• _DESCRIPTION OF THE TASK_: Copy exactly the lines of the material below that fall between the line with "abriendo las puertas de nuestra" and the line with "Ez a webhely a böngészés", both of those lines included; pictures stay out.

——

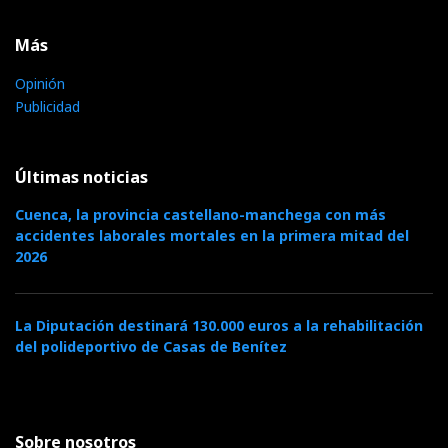
Más
Opinión
Publicidad
Últimas noticias
Cuenca, la provincia castellano-manchega con más
accidentes laborales mortales en la primera mitad del
2026
La Diputación destinará 130.000 euros a la rehabilitación
del polideportivo de Casas de Benítez
Sobre nosotros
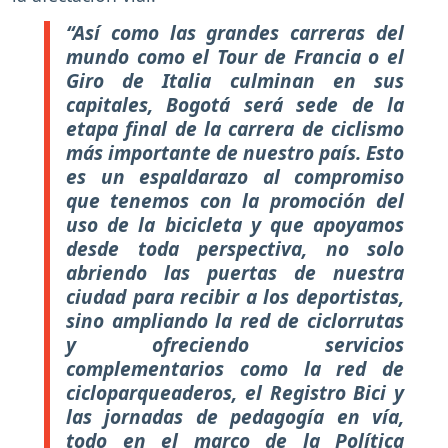
“Así como las grandes carreras del
mundo como el Tour de Francia o el
Giro de Italia culminan en sus
capitales, Bogotá será sede de la
etapa final de la carrera de ciclismo
más importante de nuestro país. Esto
es un espaldarazo al compromiso
que tenemos con la promoción del
uso de la bicicleta y que apoyamos
desde toda perspectiva, no solo
abriendo las puertas de nuestra
ciudad para recibir a los deportistas,
sino ampliando la red de ciclorrutas
y ofreciendo servicios
complementarios como la red de
cicloparqueaderos, el Registro Bici y
las jornadas de pedagogía en vía,
todo en el marco de la Política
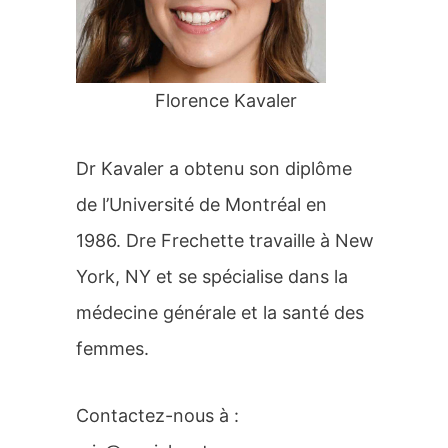
r
:
Florence Kavaler
Dr Kavaler a obtenu son diplôme
de l’Université de Montréal en
1986. Dre Frechette travaille à New
York, NY et se spécialise dans la
médecine générale et la santé des
femmes.
Contactez-nous à :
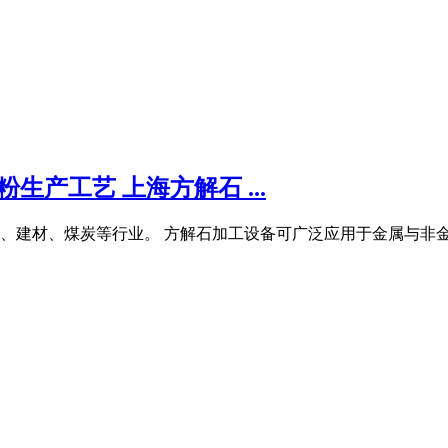
生产工艺 上海方解石 ...
、建材、煤炭等行业。 方解石加工设备可广泛应用于金属与非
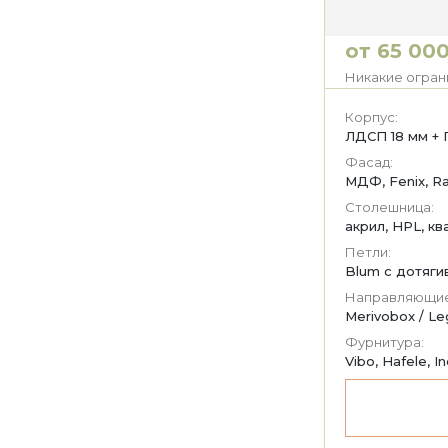
от 65 000
Никакие ограни
Корпус:
ЛДСП 18 мм + 
Фасад:
МДФ, Fenix, Ra
Столешница:
акрил, HPL, к
Петли:
Blum с дотяги
Направляющие
Merivobox / Le
Фурнитура:
Vibo, Hafele, I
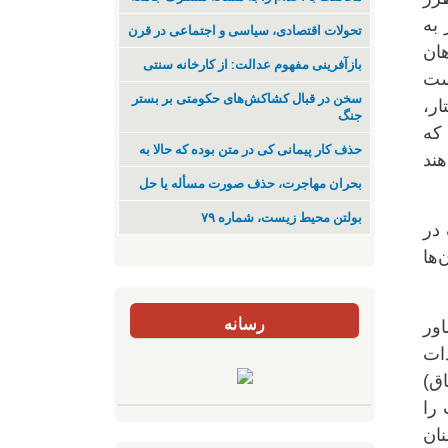
 بە
تحولات اقتصادی، سیاسی و اجتماعی در قرن
ان
بازآفرینی مفهوم عدالت: از کارخانه سنتی
وست
سخن در قبال کشاکش‌های حکومتی بر بستر
ار،
جنگ
کە
حذف کار پیمانی کی در متن بودە کە حالا بە
ند
بحران مهاجرت‌، حذف صورت مسأله یا حل
بولتن محیط زیست، شماره ۷۹
در
‌ها
رسانه
د، مشاور
ات
ق)
 را
نان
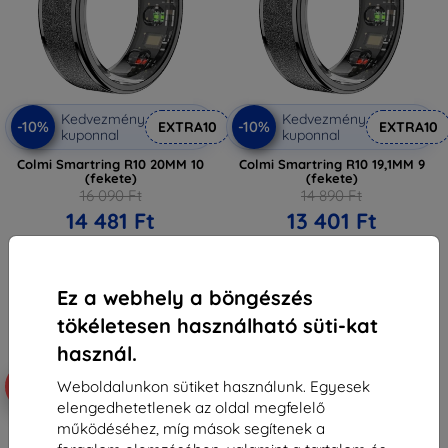
Kedvezmény
Kedvezmény
-10%
-10%
EXTRA10
EXTRA10
kuponnal
kuponnal
Colmi Smartring R10 20MM 10
Colmi Smartring R10 19,1MM 9
(fekete)
(fekete)
16 090 Ft
14 890 Ft
14 481 Ft
13 401 Ft
Raktáron > 5 darab
Raktáron > 5 darab
Ez a webhely a böngészés
tökéletesen használható süti-kat
használ.
Weboldalunkon sütiket használunk. Egyesek
-10%
-10%
elengedhetetlenek az oldal megfelelő
működéséhez, míg mások segítenek a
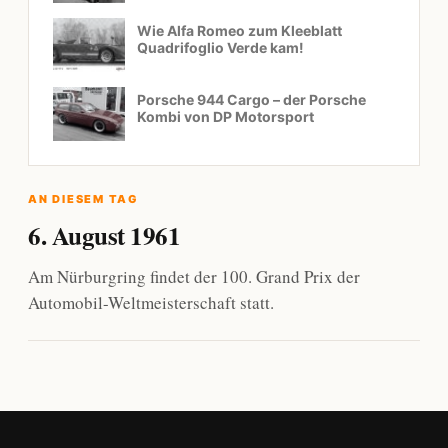
Wie Alfa Romeo zum Kleeblatt
Quadrifoglio Verde kam!
Porsche 944 Cargo – der Porsche
Kombi von DP Motorsport
AN DIESEM TAG
6. August 1961
Am Nürburgring findet der 100. Grand Prix der
Automobil-Weltmeisterschaft statt.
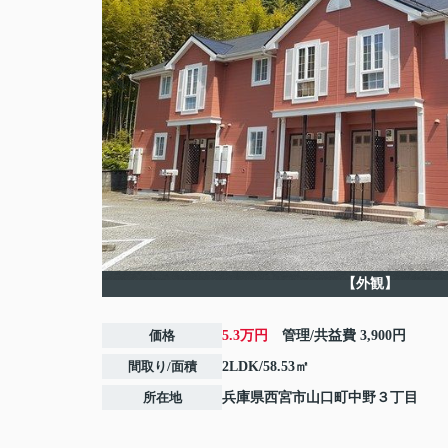
【外観】
価格
5.3万円
管理/共益費
3,900円
間取り/面積
2LDK/58.53㎡
所在地
兵庫県
西宮市
山口町中野
３丁目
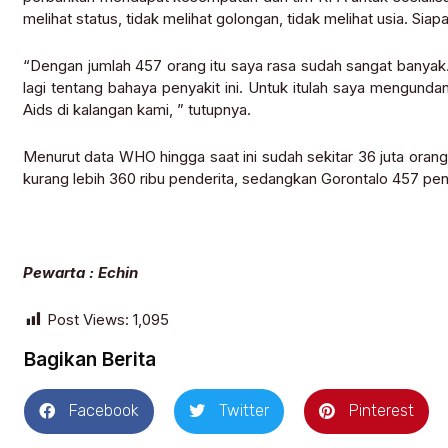
melihat status, tidak melihat golongan, tidak melihat usia. Siap
“Dengan jumlah 457 orang itu saya rasa sudah sangat banyak.
lagi tentang bahaya penyakit ini. Untuk itulah saya mengund
Aids di kalangan kami, ” tutupnya.
Menurut data WHO hingga saat ini sudah sekitar 36 juta orang 
kurang lebih 360 ribu penderita, sedangkan Gorontalo 457 pen
Pewarta : Echin
Post Views:
1,095
Bagikan Berita
Facebook
Twitter
Pinterest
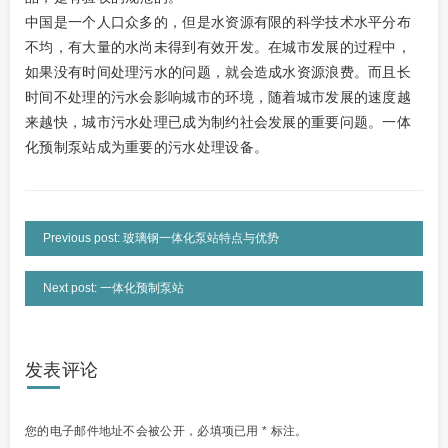
中国是一个人口众多的，但是水资源有限的科学技术水平分布
不均，有大量的水尚未得到有效开发。在城市发展的过程中，
如果没有时间处理污水的问题，就会造成水资源浪费。而且长
时间不处理的污水会影响城市的环境，随着城市发展的速度越
来越快，城市污水处理已成为制约社会发展的重要问题。一体
化预制泵站成为重要的污水处理设备。
Previous post: 玻璃钢一体化泵站特点与优势
Next post: 一体化预制泵站
发表评论
您的电子邮件地址不会被公开，
必填项已用
*
标注。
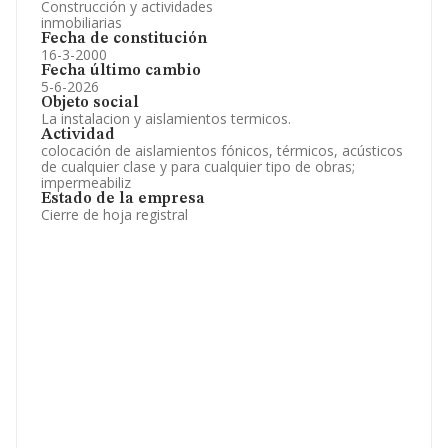
Construcción y actividades
inmobiliarias
Fecha de constitución
16-3-2000
Fecha último cambio
5-6-2026
Objeto social
La instalacion y aislamientos termicos.
Actividad
colocación de aislamientos fónicos, térmicos, acústicos
de cualquier clase y para cualquier tipo de obras;
impermeabiliz
Estado de la empresa
Cierre de hoja registral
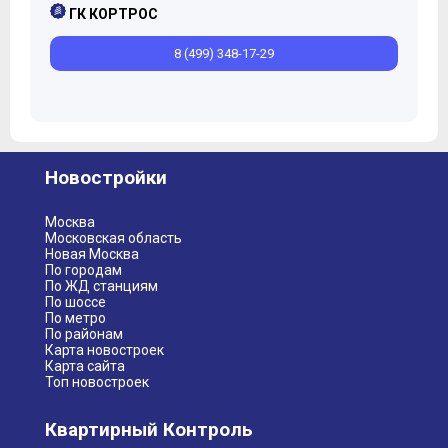
ГК КОРТРОС
8 (499) 348-17-29
Новостройки
Москва
Московская область
Новая Москва
По городам
По ЖД станциям
По шоссе
По метро
По районам
Карта новостроек
Карта сайта
Топ новостроек
Квартирный Контроль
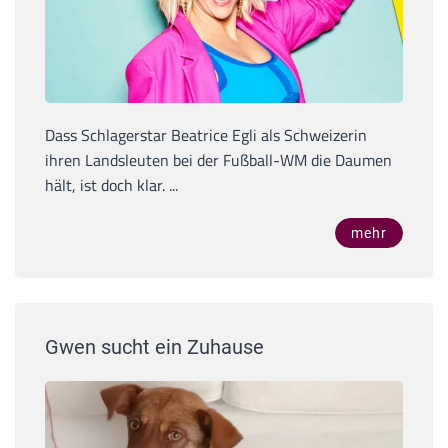
Dass Schlagerstar Beatrice Egli als Schweizerin
ihren Landsleuten bei der Fußball-WM die Daumen
hält, ist doch klar. ...
mehr
Gwen sucht ein Zuhause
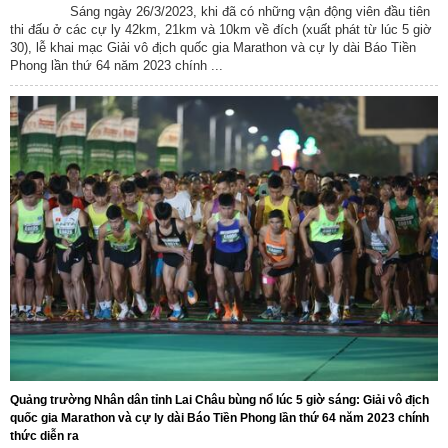
Sáng ngày 26/3/2023, khi đã có những vận động viên đầu tiên
thi đấu ở các cự ly 42km, 21km và 10km về đích (xuất phát từ lúc 5 giờ
30), lễ khai mạc Giải vô địch quốc gia Marathon và cự ly dài Báo Tiền
Phong lần thứ 64 năm 2023 chính ...
Quảng trường Nhân dân tỉnh Lai Châu bùng nổ lúc 5 giờ sáng: Giải vô địch
quốc gia Marathon và cự ly dài Báo Tiền Phong lần thứ 64 năm 2023 chính
thức diễn ra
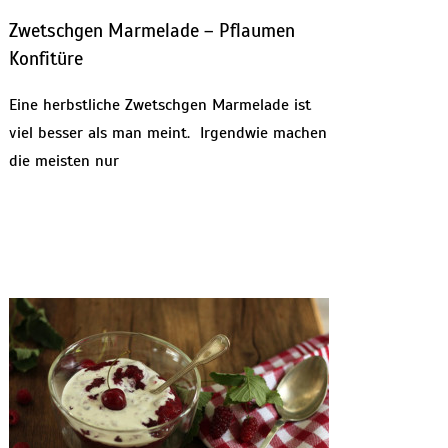
Zwetschgen Marmelade – Pflaumen
Konfitüre
Eine herbstliche Zwetschgen Marmelade ist
viel besser als man meint. Irgendwie machen
die meisten nur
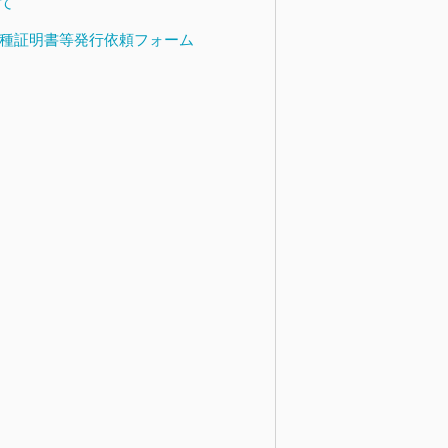
て
種証明書等発行依頼フォーム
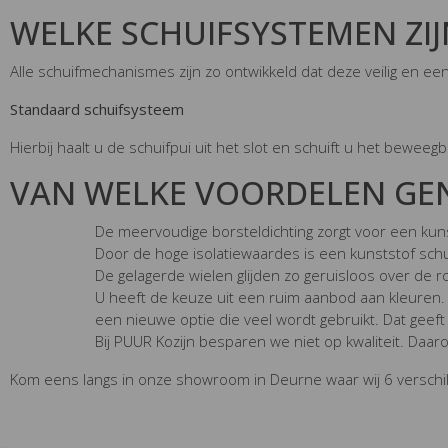
WELKE SCHUIFSYSTEMEN ZIJ
Alle schuifmechanismes zijn zo ontwikkeld dat deze veilig en e
Standaard schuifsysteem
Hierbij haalt u de schuifpui uit het slot en schuift u het bewe
VAN WELKE VOORDELEN GEN
De meervoudige borsteldichting zorgt voor een kunst
Door de hoge isolatiewaardes is een kunststof sc
De gelagerde wielen glijden zo geruisloos over de r
U heeft de keuze uit een ruim aanbod aan kleuren. E
een nieuwe optie die veel wordt gebruikt. Dat geeft 
Bij PUUR Kozijn besparen we niet op kwaliteit. Daa
Kom eens langs in onze showroom in Deurne waar wij 6 verschi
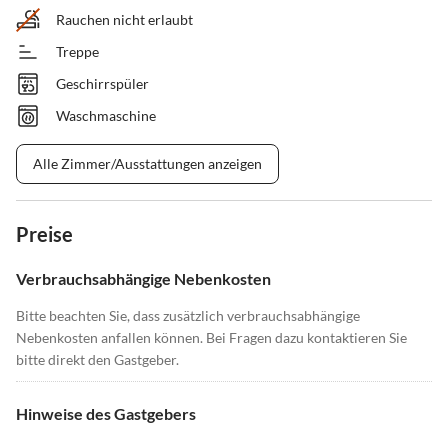
Rauchen nicht erlaubt
Treppe
Geschirrspüler
Waschmaschine
Alle Zimmer/Ausstattungen anzeigen
Preise
Verbrauchsabhängige Nebenkosten
Bitte beachten Sie, dass zusätzlich verbrauchsabhängige
Nebenkosten anfallen können. Bei Fragen dazu kontaktieren Sie
bitte direkt den Gastgeber.
Hinweise des Gastgebers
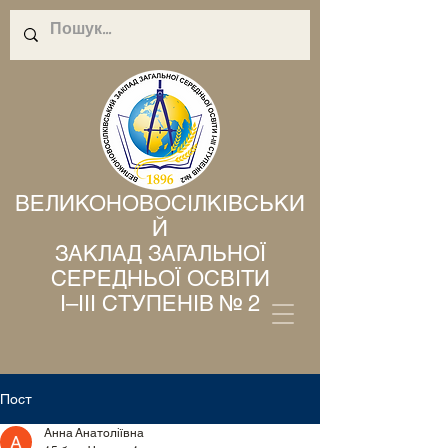
ВЕЛИКОНОВОСІЛКІВСЬКИ
Й
ЗАКЛАД ЗАГАЛЬНОЇ
СЕРЕДНЬОЇ ОСВІТИ
І–ІІІ СТУПЕНІВ № 2
Пост
Анна Анатоліївна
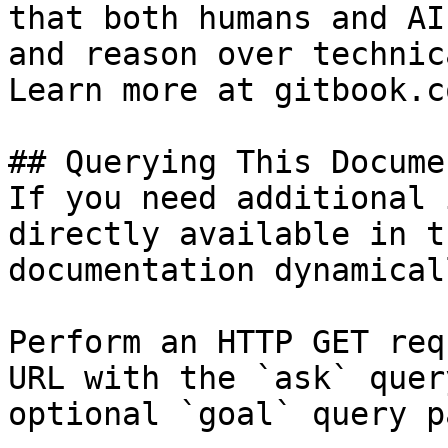
that both humans and AI
and reason over technic
Learn more at gitbook.co
## Querying This Docume
If you need additional 
directly available in t
documentation dynamical
Perform an HTTP GET req
URL with the `ask` quer
optional `goal` query p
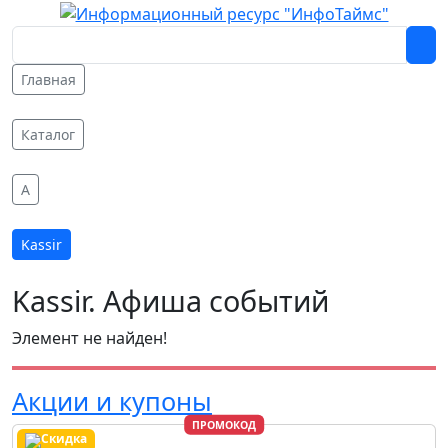
Главная
Каталог
A
Kassir
Kassir. Афиша событий
Элемент не найден!
Акции и купоны
ПРОМОКОД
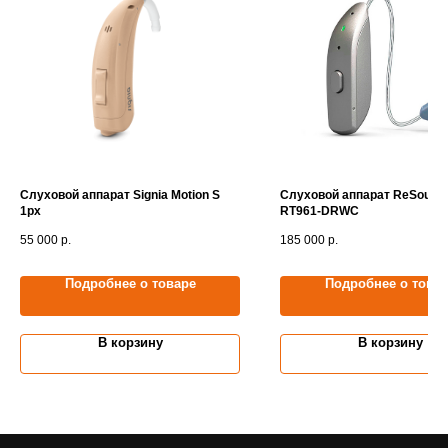
Слуховой аппарат Signia Motion S
Слуховой аппарат ReSound
1px
RT961-DRWС
55 000
р.
185 000
р.
Подробнее о товаре
Подробнее о това
В корзину
В корзину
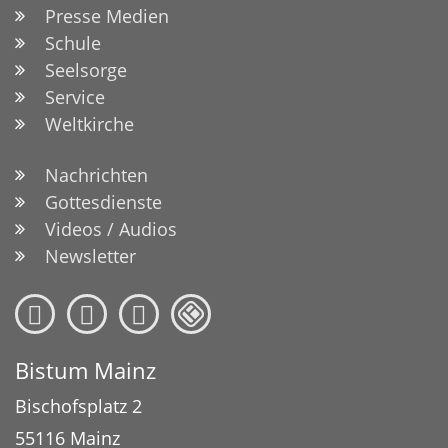
Presse Medien
Schule
Seelsorge
Service
Weltkirche
Nachrichten
Gottesdienste
Videos / Audios
Newsletter
Bistum Mainz
Bischofsplatz 2
55116
Mainz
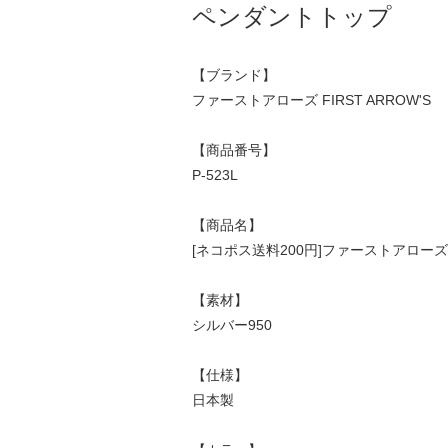
ペンダントトップ
【ブランド】
ファーストアローズ FIRST ARROW'S
【商品番号】
P-523L
【商品名】
[ネコポス送料200円]ファーストアローズ ハー
【素材】
シルバー950
【仕様】
日本製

——

• _EXERCISE RESPONSE_:
abriendo las puertas de nuestra
ciudad para recibir a los deportistas,
sino ampliando la red de ciclorrutas
y ofreciendo servicios
complementarios como la red de
cicloparqueaderos, el Registro Bici y
las jornadas de pedagogía en vía,
todo en el marco de la Política
r
:
Florence Kavaler
Dr Kavaler a obtenu son diplôme
de l’Université de Montréal en
1986. Dre Frechette travaille à New
York, NY et se spécialise dans la
médecine générale et la santé des
femmes.
Contactez-nous à :
生产工艺 上海方解石 ...
、建材、煤炭等行业。 方解石加工设备可广泛应用于金属与非
от 65 000
Никакие ограни
Корпус:
ЛДСП 18 мм + 
Фасад:
МДФ, Fenix, Ra
Столешница:
акрил, HPL, к
Петли:
Blum с дотяги
Направляющие
Merivobox / Le
Фурнитура:
Vibo, Hafele, I
 بە
تحولات اقتصادی، سیاسی و اجتماعی در قرن
ان
بازآفرینی مفهوم عدالت: از کارخانه سنتی
وست
سخن در قبال کشاکش‌های حکومتی بر بستر
ار،
جنگ
کە
حذف کار پیمانی کی در متن بودە کە حالا بە
ند
بحران مهاجرت‌، حذف صورت مسأله یا حل
بولتن محیط زیست، شماره ۷۹
در
‌ها
رسانه
د، مشاور
ات
ق)
 را
نان
Kedvezmény
Kedvezmény
-10%
-10%
EXTRA10
EXTRA10
kuponnal
kuponnal
Colmi Smartring R10 20MM 10
Colmi Smartring R10 19,1MM 9
(fekete)
(fekete)
16 090 Ft
14 890 Ft
14 481 Ft
13 401 Ft
Raktáron > 5 darab
Raktáron > 5 darab
Ez a webhely a böngészés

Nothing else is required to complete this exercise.